Kein Konzept für eine klimafreundliche Mobilität, keine Transparenz beim Maut-Debakel: Der Verkehrsminister flüchtet sich in einen juristischen Streit mit Österreich.

Kommentar von Markus Balser, Berlin

Dass Bewegung nicht immer Fortschritt bedeutet, machte das Ende des Autogipfels am Montag in Berlin klar. Die Kolonne schwarzer Dienstlimousinen von Ministern und Autobossen rollte gegen Mitternacht vom Hof des Kanzleramts, ohne vor den Kameras stehen zu bleiben. Auch Verkehrsminister Andreas Scheuer (CSU) fuhr durch. Es gab schließlich keine nennenswerten Ergebnisse zu kommentieren. Die hochkarätige Runde hatte fast alle wichtigen Beschlüsse für die Zukunft der deutschen Schlüsselbranche und damit eines der derzeit wichtigsten Politikfelder vertagt. Das Ende des siebten Gipfels dieser Art dokumentiert den gefährlichen Stillstand beim Aufbruch in die Mobilität der Zukunft.

Um die Klimaziele zu erreichen, müssten bis 2030 sieben bis zehn Millionen Elektroautos auf deutschen Straßen rollen. Bislang sind es nur wenige Hunderttausend. Zwar beschloss die Runde, das Ladenetz auszubauen. Konkrete finanzielle Zusagen für die Förderung beim Aufbau dieser Größenordnung bleibt die Bundesregierung jedoch weiter schuldig.

Wie schon bei der Energiewende fehlt dem beginnenden Umbau der Mobilität noch immer der große politische Plan. Mit der Förderung von Elektroautos ist es so wenig getan wie mit der Förderung von grünen Kraftstoffen. Nötig ist ein neues Gesamtkonzept für die Mobilität im Land. Der Verkehr in den Städten kommt nur dann nicht zum Erliegen, wenn der Individualverkehr künftig besser mit dem öffentlichen Nah- und Fernverkehr verzahnt wird. Das Klima wird nur geschützt, wenn neue Mobilitätskonzepte Realität werden, es deutlich mehr Radwege gibt, die Bahn endlich besser wird.
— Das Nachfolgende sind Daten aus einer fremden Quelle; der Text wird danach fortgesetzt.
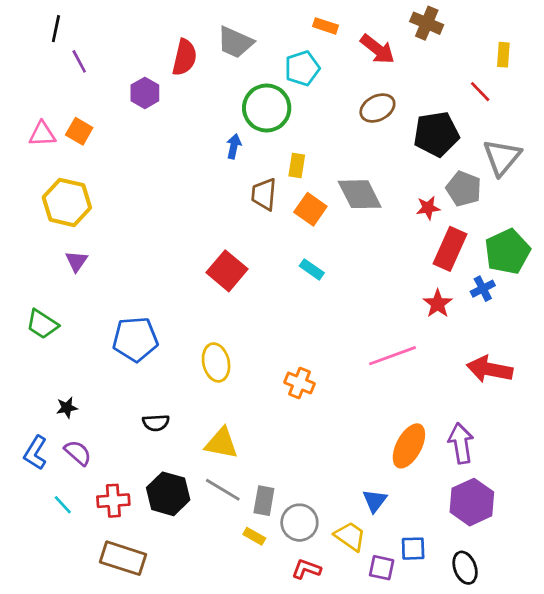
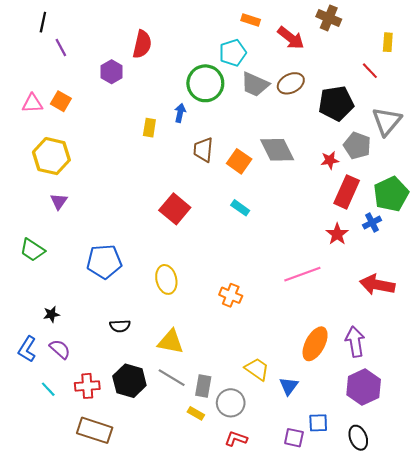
gray trapezoid: (235, 42) -> (255, 84), moved
yellow rectangle: (297, 165) -> (149, 128), moved
yellow trapezoid: (350, 536) -> (257, 369), moved

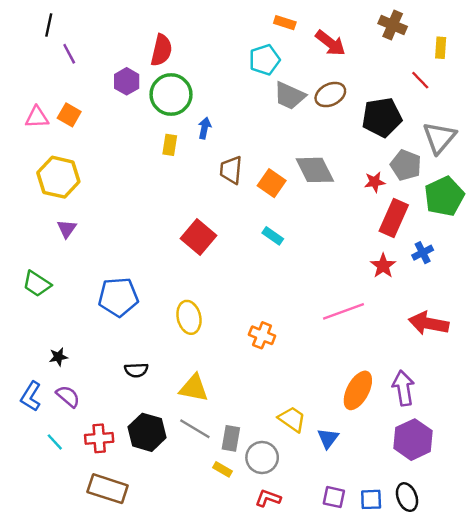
brown cross: (329, 18) -> (393, 25), moved
green circle: (205, 83) -> (171, 95), moved
green pentagon: (391, 194) -> (444, 196), moved
blue square: (318, 423) -> (371, 499), moved

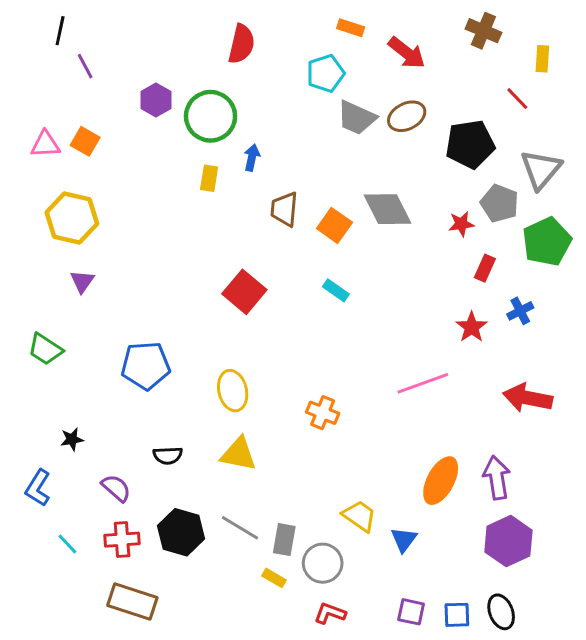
red semicircle: (161, 50) -> (241, 44), moved
red rectangle: (394, 218) -> (485, 268), size x0.6
yellow triangle: (194, 388) -> (239, 454), moved
purple semicircle: (68, 396) -> (116, 488), moved

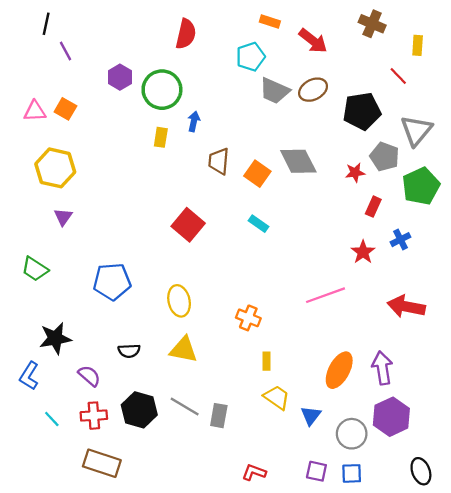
black star: (72, 439) -> (55, 338), size x1.8
gray circle: (323, 563) -> (352, 434), moved
yellow rectangle: (274, 578) -> (266, 361), moved, turned 60
black ellipse: (501, 612) -> (421, 471), moved

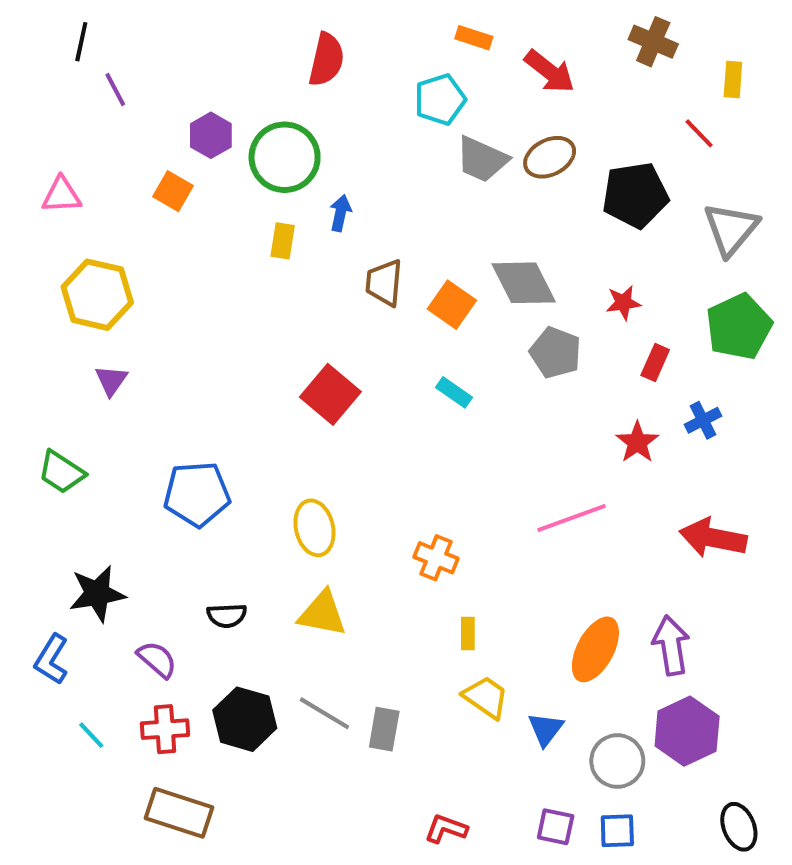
orange square: (65, 109) -> (173, 191), moved
gray pentagon: (385, 157) -> (556, 353), moved

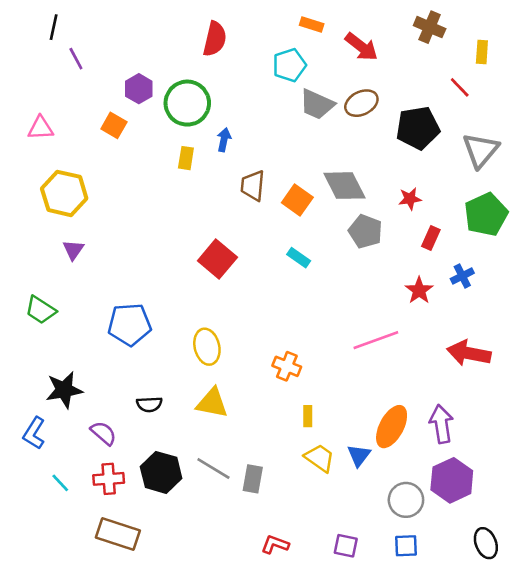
blue triangle: (546, 729) -> (359, 455), moved
purple square: (556, 827) -> (346, 546), moved
red L-shape: (446, 829) -> (275, 544), moved

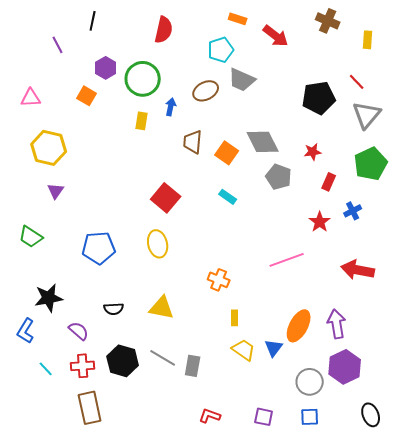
black line: (54, 27) -> (93, 21), moved
red line: (460, 87) -> (357, 82), moved
brown ellipse: (361, 103) -> (206, 91), moved
yellow ellipse: (207, 347) -> (158, 244), moved
brown rectangle: (118, 534) -> (90, 408), turned 60

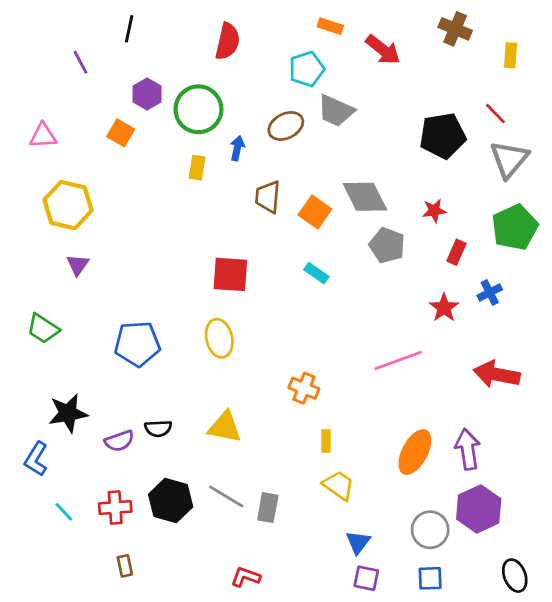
red square: (166, 198) -> (230, 274), turned -36
purple semicircle: (79, 331) -> (119, 441), moved, turned 120
blue triangle: (274, 348) -> (358, 542), moved
brown rectangle: (90, 408) -> (125, 566), size x0.5
red L-shape: (210, 416) -> (246, 577), moved

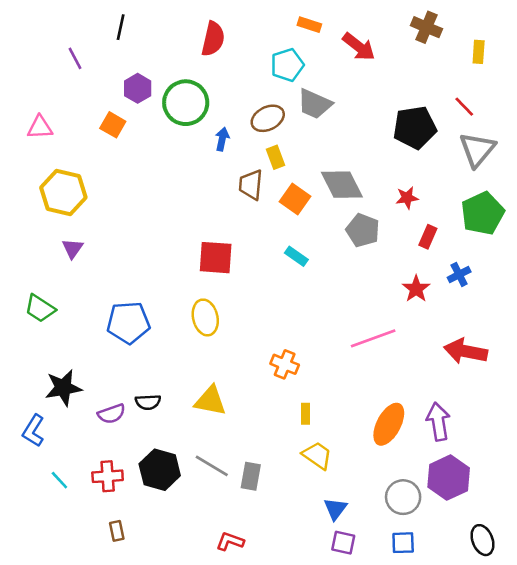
yellow rectangle: (197, 168) -> (276, 157), moved, turned -30

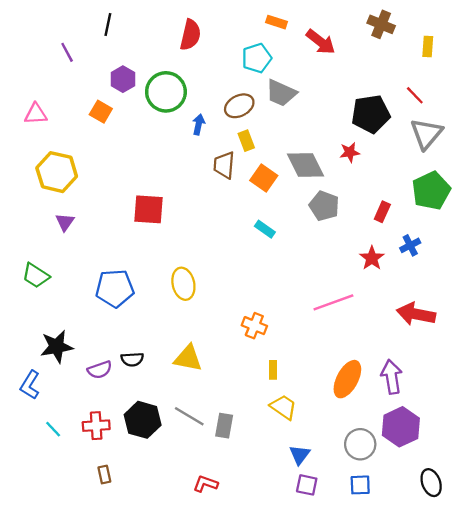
red star: (407, 198) -> (350, 152), moved
red square: (216, 258) -> (149, 209), moved

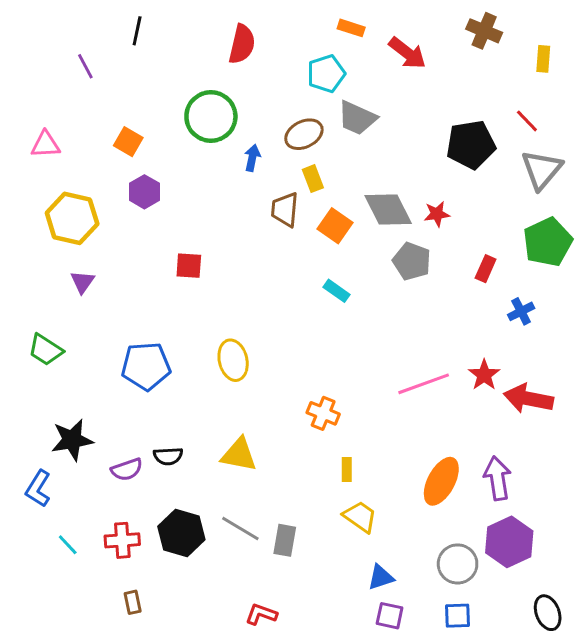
purple hexagon: (123, 79) -> (144, 192), moved
red star: (350, 152) -> (437, 214), moved
red square: (149, 209) -> (189, 266), size x0.7
red star: (372, 258) -> (484, 375), moved
blue triangle: (300, 455) -> (381, 577), turned 35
Doch nicht einmal das Debakel um die gescheiterte Pkw-Maut scheint den Blick auf das Wesentliche zu erleichtern. Das Platzen des von Scheuer verfolgten CSU-Prestigeprojekts, das ohnehin nur minimale Einnahmen versprach, führt nun zu einer Fehde Scheuers mit Österreich. Wohl auch weil das Nachbarland das Ende der Maut mit einer Klage vor dem EuGH besiegelte, droht Scheuer mit juristischer Vergeltung im Transitstreit über die Alpen und will seinerseits klagen. Volle Transparenz über das Ausmaß der Maut-Pleite lehnt Scheuer in Deutschland ab. Die Betreiberverträge will sein Ministerium lieber nicht veröffentlichen.

Der Verkehrsminister droht sich im Klein-Klein zu verlieren. Dabei muss es endlich um die großen Fragen gehen - und die großen Antworten. Welches Straßennetz brauchen wir in Zukunft? Wie kann der Nahverkehr attraktiver werden? Und wie lassen sich die sozialen Folgen abfedern, wenn bestimmte Arten der Mobilität teurer werden? In der Nacht vertagte man sich auf unbestimmte Zeit. Am konkretesten wurde noch Bernhard Mattes, der Präsident des Verbandes der Automobilindustrie. Man werde weiter arbeiten. Und ein neues Treffen planen. Wann? Es werde dann wohl noch warm sein, sagte Mattes.